2019 The Gravels Cabernet
Wine Club Members Receive 20-25% Off!
This wine is the ultimate what if? What would happen if we took some of the best fruit from the gravelliest part of our vineyard that has beautiful fruit expression of cassis, blackberry, and red-black currant with a hint of eucalyptus. Then we age it for a full three years in both American and French oak. The American oak brings vanilla, coconut, balsa, and a touch of cardamom while the French oak brings tobacco, cinnamon, and molasses. This is a unique project which we aged for three years before making another. Three years from now you will be seeing it on a more regular basis, but right now The Gravels is a very limited engagement.

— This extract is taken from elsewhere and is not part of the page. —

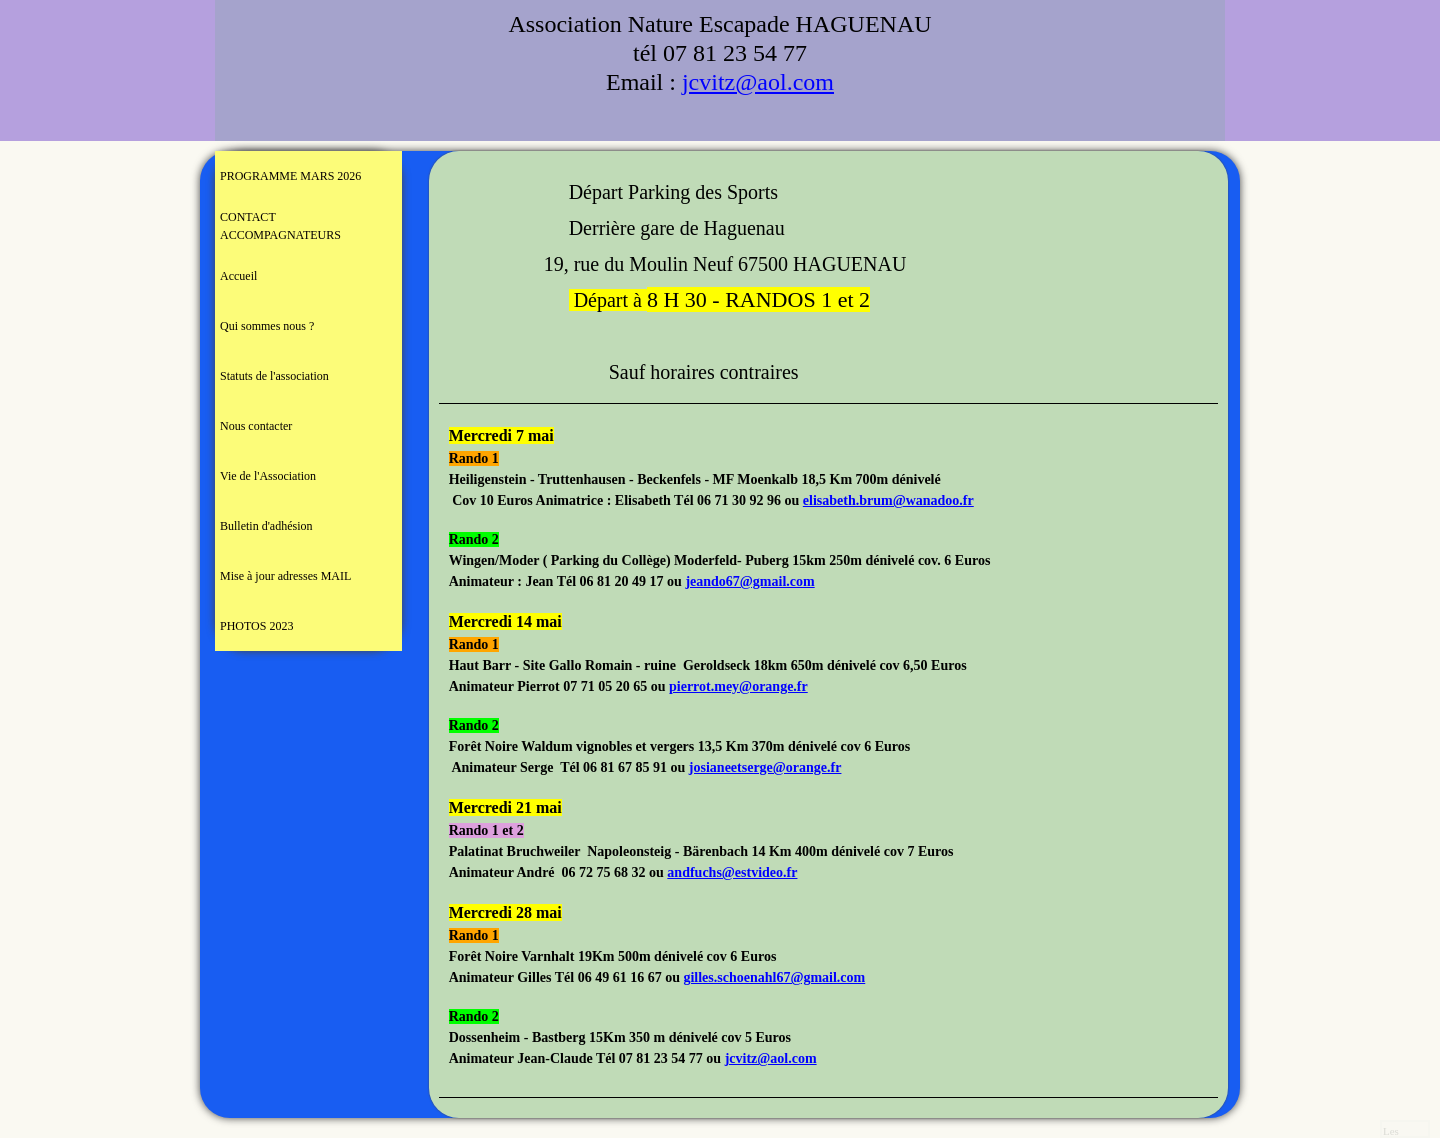 Image resolution: width=1440 pixels, height=1138 pixels. Describe the element at coordinates (732, 872) in the screenshot. I see `andfuchs@estvideo.fr` at that location.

2019 was fashionably late to the party. We had late rain in the Spring which saturated the soils and slowed bud break. Vigorous shoot growth early in the Summer initially suggested we would get back on schedule, but we settled in for a long, cool summer. These late vintages make winemakers very nervous because rain can loom in late October. The Fall stayed remarkably dry, and all the grapes were picked and even fermented before the first storms. 2019 saw some of the longest hang times in memory. That extra time on the vine developed grapes bursting with flavor that translated to a juicy fruit forward Cabernet Sauvignon.

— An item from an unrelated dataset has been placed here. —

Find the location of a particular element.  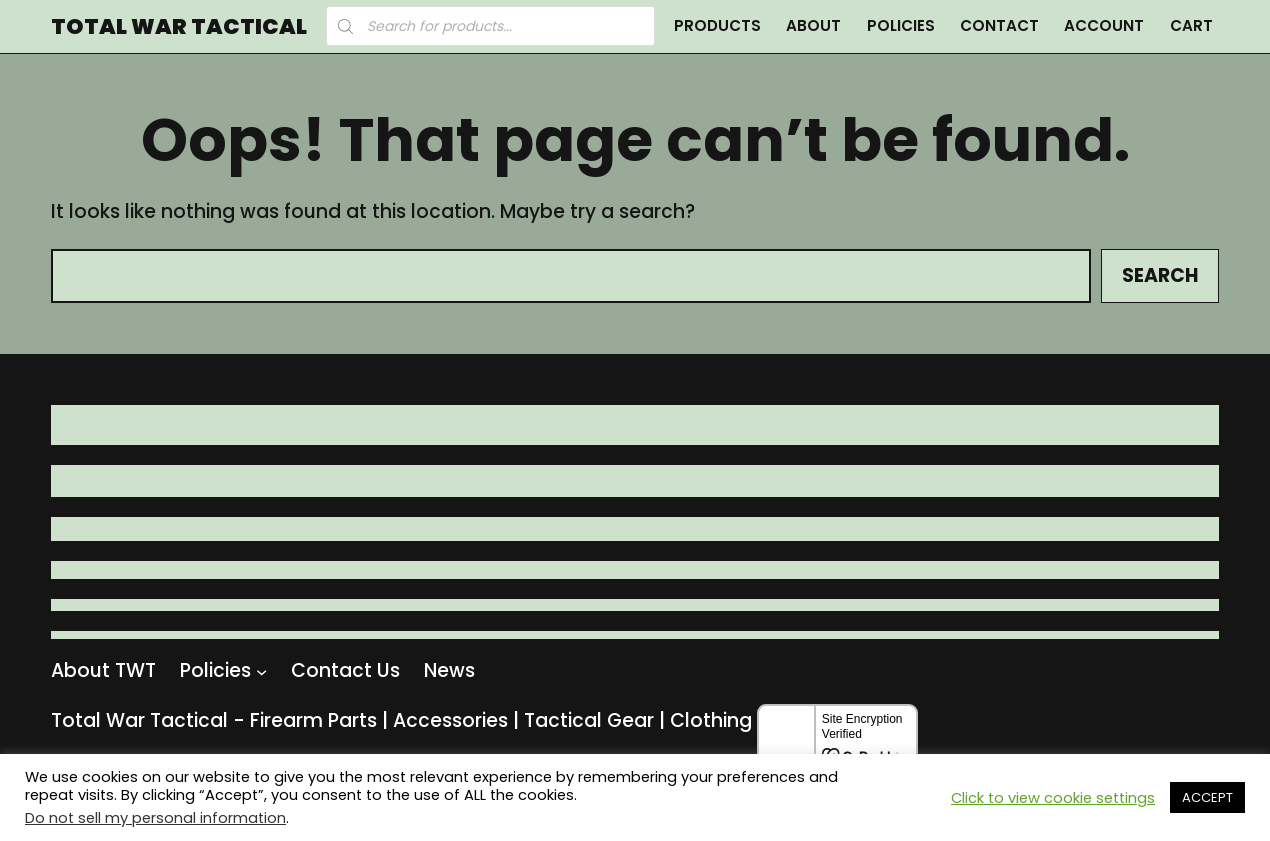

Products is located at coordinates (717, 25).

The Gravels Cabernet fruit was hand-picked into macro bins, then sorted and de-stemmed and crushed into stainless steel tanks. Cold soaking was carried out over 24 hours, and the must was inoculated and pumped over one to three times per day, then pressed before finishing primary fermentation. Once dry, the wine was racked to barrel and inoculated for malolactic fermentation. It was racked again at the conclusion of secondary fermentation and twice more before bottling. Though it was filtered, owing to its time in barrel, fining was not necessary.